Exact copies of the lines below, from the one with "eflect common consumer" up to and including the one with "references to angels", are what this calls for; leave out pictures.

Stored data entries:
[Start of section]
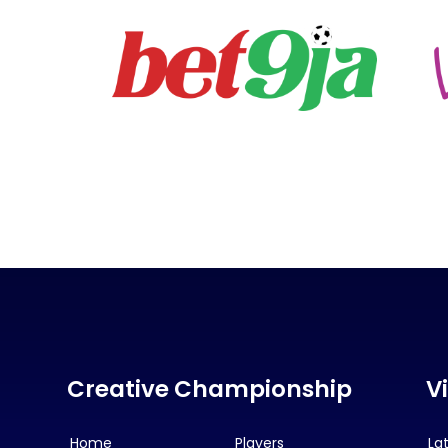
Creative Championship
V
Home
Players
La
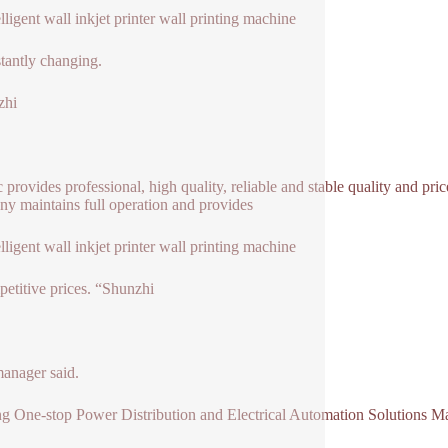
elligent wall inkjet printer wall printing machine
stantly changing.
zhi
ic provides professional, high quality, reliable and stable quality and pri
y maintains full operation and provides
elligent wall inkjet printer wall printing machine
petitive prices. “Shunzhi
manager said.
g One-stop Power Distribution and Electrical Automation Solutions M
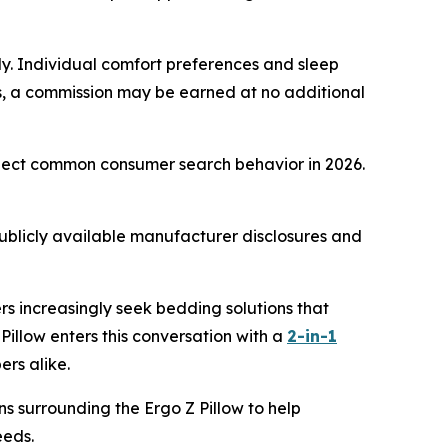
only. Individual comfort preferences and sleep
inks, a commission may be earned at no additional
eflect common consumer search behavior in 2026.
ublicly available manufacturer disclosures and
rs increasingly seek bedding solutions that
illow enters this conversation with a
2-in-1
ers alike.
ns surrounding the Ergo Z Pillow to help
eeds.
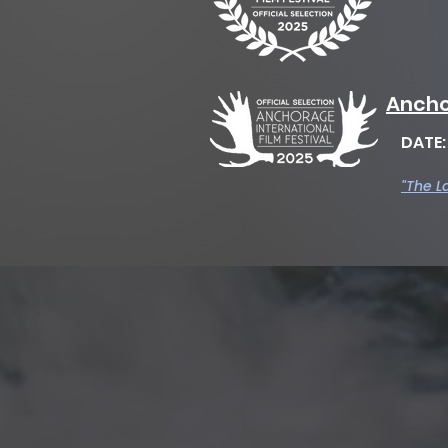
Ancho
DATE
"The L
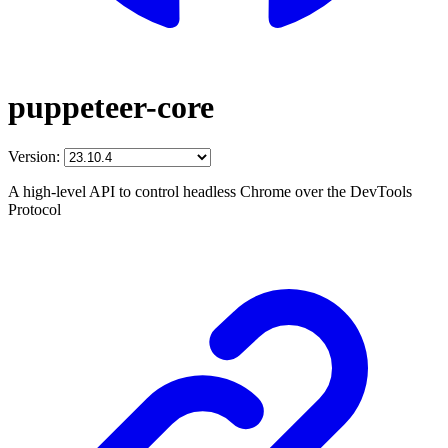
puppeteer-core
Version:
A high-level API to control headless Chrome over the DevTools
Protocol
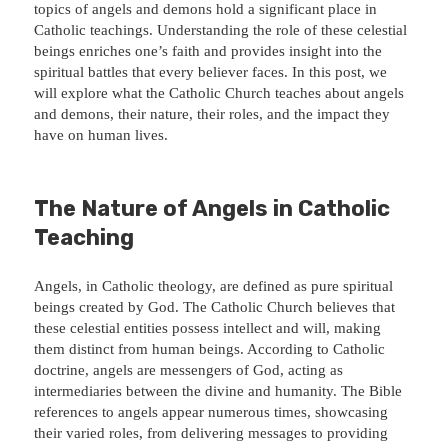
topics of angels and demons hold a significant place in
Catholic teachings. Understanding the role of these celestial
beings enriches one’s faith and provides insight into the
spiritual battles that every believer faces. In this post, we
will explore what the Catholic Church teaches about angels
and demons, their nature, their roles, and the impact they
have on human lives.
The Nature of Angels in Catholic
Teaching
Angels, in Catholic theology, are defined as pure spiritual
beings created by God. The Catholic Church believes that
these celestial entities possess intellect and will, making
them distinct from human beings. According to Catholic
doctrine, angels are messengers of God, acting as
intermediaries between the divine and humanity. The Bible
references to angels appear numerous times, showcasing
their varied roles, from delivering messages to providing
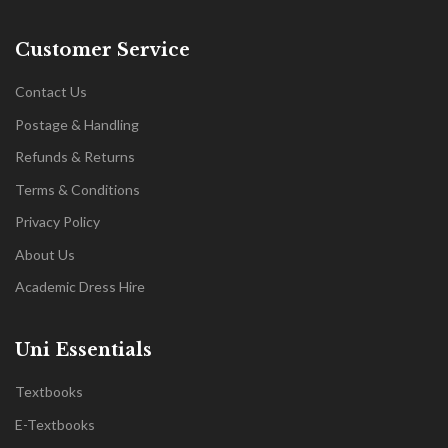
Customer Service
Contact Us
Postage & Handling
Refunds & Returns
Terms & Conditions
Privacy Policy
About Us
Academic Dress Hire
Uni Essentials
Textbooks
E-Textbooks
[End of section]
• [Response to this task]
eflect common consumer search behavior in 2026.
ublicly available manufacturer disclosures and
rs increasingly seek bedding solutions that
illow enters this conversation with a
2-in-1
ers alike.
ns surrounding the Ergo Z Pillow to help
eeds.
Ancho
DATE
"The L
puppeteer-core
Version:
A high-level API to control headless Chrome over the DevTools
Protocol
topics of angels and demons hold a significant place in
Catholic teachings. Understanding the role of these celestial
beings enriches one’s faith and provides insight into the
spiritual battles that every believer faces. In this post, we
will explore what the Catholic Church teaches about angels
and demons, their nature, their roles, and the impact they
have on human lives.
The Nature of Angels in Catholic
Teaching
Angels, in Catholic theology, are defined as pure spiritual
beings created by God. The Catholic Church believes that
these celestial entities possess intellect and will, making
them distinct from human beings. According to Catholic
doctrine, angels are messengers of God, acting as
intermediaries between the divine and humanity. The Bible
references to angels appear numerous times, showcasing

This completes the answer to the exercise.